Segment Start: Source information

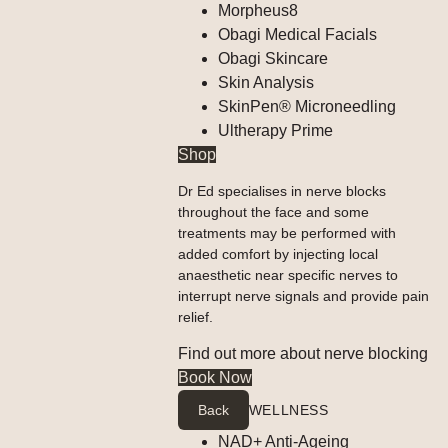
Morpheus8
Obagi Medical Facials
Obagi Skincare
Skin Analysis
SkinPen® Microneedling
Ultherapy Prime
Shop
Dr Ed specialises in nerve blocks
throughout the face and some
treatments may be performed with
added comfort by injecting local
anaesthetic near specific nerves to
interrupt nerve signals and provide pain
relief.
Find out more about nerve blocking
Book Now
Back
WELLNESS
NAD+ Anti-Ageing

Segment End: Source information
Segment Start: Source information

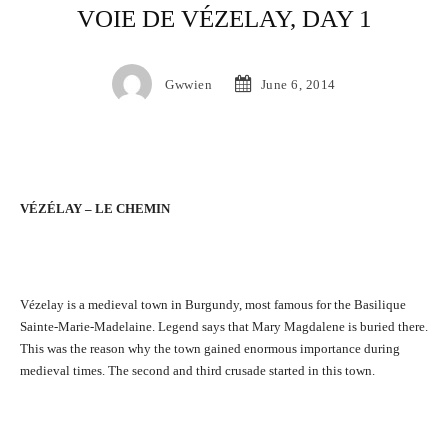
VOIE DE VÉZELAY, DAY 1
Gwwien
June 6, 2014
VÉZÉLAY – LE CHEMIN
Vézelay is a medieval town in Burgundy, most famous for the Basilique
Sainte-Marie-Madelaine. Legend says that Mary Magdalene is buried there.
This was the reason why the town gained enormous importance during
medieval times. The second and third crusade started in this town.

Segment End: Source information

• Task details
From the records above, transcribe without alteration every line from the one with "Ultherapy Prime" to the one with "NAD+ Anti-Ageing", inclusive.

• Response for this exercise
Ultherapy Prime
Shop
Dr Ed specialises in nerve blocks
throughout the face and some
treatments may be performed with
added comfort by injecting local
anaesthetic near specific nerves to
interrupt nerve signals and provide pain
relief.
Find out more about nerve blocking
Book Now
Back
WELLNESS
NAD+ Anti-Ageing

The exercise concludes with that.